Reduce the barriers to entry. Create pathways for phased growth instead of requiring full vertical integration upfront. Fix the timelines. Improve regulatory efficiency. Rethink the structural assumptions that make the whole system hostile to independent operators without institutional capital.

“The system underestimates the true cost of entry and survival,” she says.

She also points past the state level entirely. Florida’s current framework is too narrow in its focus on select cannabinoids and too slow to incorporate research. GÜD Essence is developing products targeting chronic pain, diabetes and other serious health conditions. The market she is building toward is more clinical and more ambitious than what Florida’s system currently accommodates.
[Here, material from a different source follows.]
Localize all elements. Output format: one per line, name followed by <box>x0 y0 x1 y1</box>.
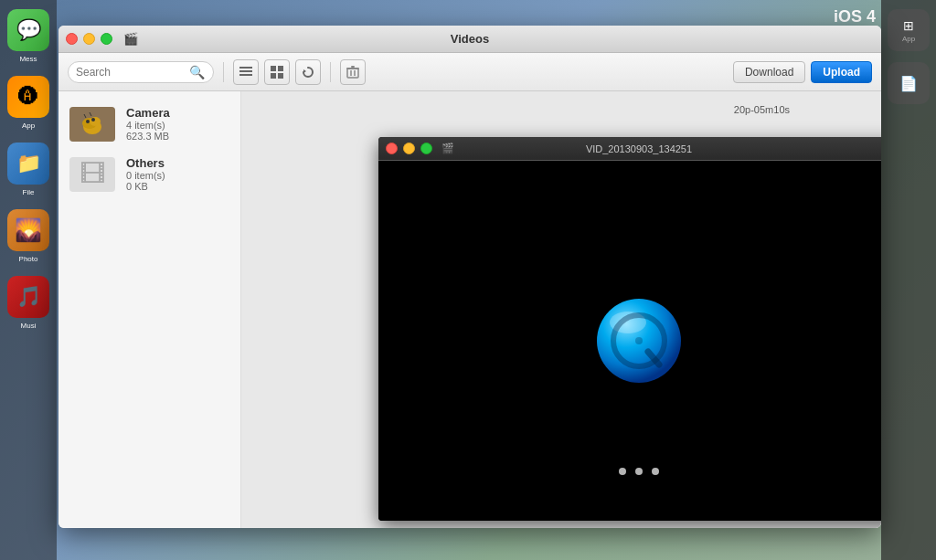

“Florida has an opportunity to modernize its framework,” she says. “We are especially committed to developing products that support conditions like chronic pain, diabetes and other serious health challenges.”

“Florida has an opportunity to modernize its framework. We are especially committed to developing products that support conditions like chronic pain, diabetes and other serious health challenges.”

GÜD Essence today has one operational dispensary in Clearwater, with locations in development in Orlando, Jacksonville and Titusville. The cultivation and processing campus is moving forward. Johnson is still in it, still building, still working toward a version of this market that looks less like the one she entered in 2016.

What people outside Florida most misunderstand, she says, is simple: the capital required, the time required and the commitment required are not what anyone advertises when they talk about cannabis equity.

“This is not a market where you can move quickly or test concepts,” she says. “It requires full commitment upfront, with significant risk and delayed return.”

Nearly a decade in, Jasmine Johnson is still here. Still building. Still waiting for Florida to catch up to the story it keeps telling about itself.